> [Work item]: Could you restate word for word every line from the one containing "Find all instances" to the end of the data below, pictures excluded?

START The data

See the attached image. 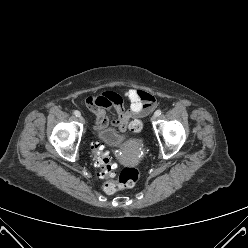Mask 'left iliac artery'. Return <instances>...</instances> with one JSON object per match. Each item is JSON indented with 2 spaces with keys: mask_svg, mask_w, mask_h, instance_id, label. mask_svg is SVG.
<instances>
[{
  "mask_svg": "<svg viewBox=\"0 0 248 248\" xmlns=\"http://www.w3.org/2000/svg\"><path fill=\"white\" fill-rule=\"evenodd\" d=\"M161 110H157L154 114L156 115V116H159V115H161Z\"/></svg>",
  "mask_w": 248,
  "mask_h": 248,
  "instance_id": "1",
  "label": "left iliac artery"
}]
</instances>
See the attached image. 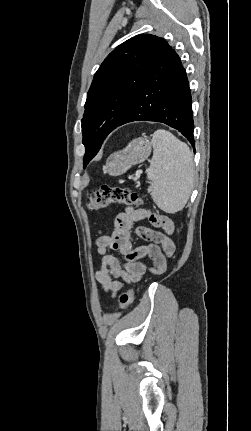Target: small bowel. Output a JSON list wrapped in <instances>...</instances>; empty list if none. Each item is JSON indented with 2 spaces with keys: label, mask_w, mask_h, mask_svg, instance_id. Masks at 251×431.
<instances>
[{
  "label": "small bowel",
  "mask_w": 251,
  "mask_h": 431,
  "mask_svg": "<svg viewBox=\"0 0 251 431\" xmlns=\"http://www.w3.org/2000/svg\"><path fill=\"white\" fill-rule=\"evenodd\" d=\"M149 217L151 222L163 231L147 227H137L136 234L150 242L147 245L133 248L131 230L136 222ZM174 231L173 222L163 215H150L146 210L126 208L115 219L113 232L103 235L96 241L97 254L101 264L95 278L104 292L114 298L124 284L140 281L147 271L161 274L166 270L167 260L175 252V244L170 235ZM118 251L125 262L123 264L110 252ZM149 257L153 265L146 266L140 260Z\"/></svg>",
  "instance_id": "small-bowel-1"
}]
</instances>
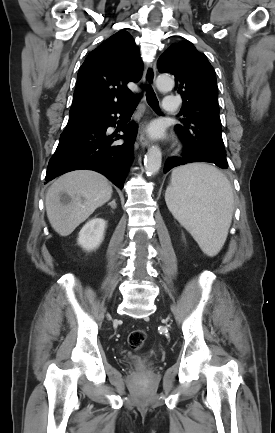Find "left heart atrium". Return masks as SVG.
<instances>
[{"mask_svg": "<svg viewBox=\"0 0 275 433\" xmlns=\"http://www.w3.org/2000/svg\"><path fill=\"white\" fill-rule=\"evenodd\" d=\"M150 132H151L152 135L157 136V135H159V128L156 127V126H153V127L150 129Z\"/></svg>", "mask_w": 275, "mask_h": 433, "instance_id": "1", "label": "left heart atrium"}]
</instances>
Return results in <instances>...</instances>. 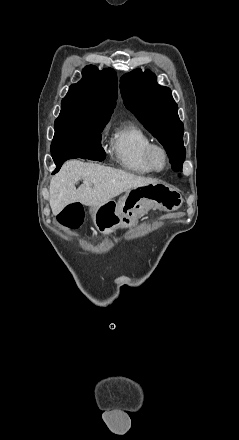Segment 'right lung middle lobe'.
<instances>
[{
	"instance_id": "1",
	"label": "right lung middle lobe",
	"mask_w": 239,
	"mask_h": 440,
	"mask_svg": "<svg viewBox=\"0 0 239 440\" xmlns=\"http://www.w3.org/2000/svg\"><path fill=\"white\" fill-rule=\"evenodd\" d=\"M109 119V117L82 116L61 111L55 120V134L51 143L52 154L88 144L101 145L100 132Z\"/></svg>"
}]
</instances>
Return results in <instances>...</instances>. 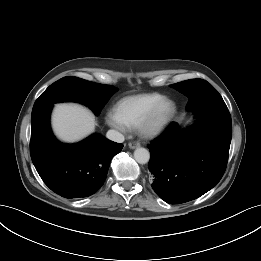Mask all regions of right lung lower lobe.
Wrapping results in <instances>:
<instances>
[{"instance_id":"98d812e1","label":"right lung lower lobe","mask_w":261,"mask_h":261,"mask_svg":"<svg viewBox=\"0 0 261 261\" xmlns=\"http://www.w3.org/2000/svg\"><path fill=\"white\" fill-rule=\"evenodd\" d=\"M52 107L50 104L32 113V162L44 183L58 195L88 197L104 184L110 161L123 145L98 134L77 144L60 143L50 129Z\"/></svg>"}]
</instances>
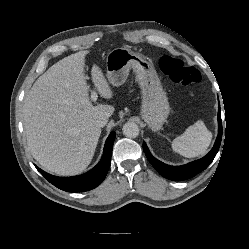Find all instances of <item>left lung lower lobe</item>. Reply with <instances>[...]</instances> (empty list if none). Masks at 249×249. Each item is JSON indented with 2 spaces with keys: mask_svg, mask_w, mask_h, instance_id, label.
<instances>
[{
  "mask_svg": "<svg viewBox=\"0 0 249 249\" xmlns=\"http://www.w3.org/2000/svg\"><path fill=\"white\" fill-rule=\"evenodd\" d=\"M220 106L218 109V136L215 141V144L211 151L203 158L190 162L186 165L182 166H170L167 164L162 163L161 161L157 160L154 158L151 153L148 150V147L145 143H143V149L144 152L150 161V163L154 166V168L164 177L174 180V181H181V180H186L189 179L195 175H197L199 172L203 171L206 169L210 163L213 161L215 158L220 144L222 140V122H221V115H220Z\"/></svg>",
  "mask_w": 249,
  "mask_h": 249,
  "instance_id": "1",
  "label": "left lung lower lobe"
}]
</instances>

END The data

> [Solution]:
Find all instances of <item>left lung lower lobe</item>. Reply with <instances>[...]</instances> (empty list if none). Masks at 249×249. Each item is JSON indented with 2 spaces with keys: mask_svg, mask_w, mask_h, instance_id, label.
<instances>
[{
  "mask_svg": "<svg viewBox=\"0 0 249 249\" xmlns=\"http://www.w3.org/2000/svg\"><path fill=\"white\" fill-rule=\"evenodd\" d=\"M220 106L218 109V136L215 141V144L211 151L203 158L190 162L186 165L182 166H170L167 164L162 163L161 161L157 160L154 158L151 153L148 150V147L145 143H143V149L144 152L150 161V163L154 166V168L164 177L174 180V181H181V180H186L189 179L195 175H197L199 172L203 171L206 169L210 163L213 161L215 158L220 144L222 140V122H221V115H220Z\"/></svg>",
  "mask_w": 249,
  "mask_h": 249,
  "instance_id": "1",
  "label": "left lung lower lobe"
}]
</instances>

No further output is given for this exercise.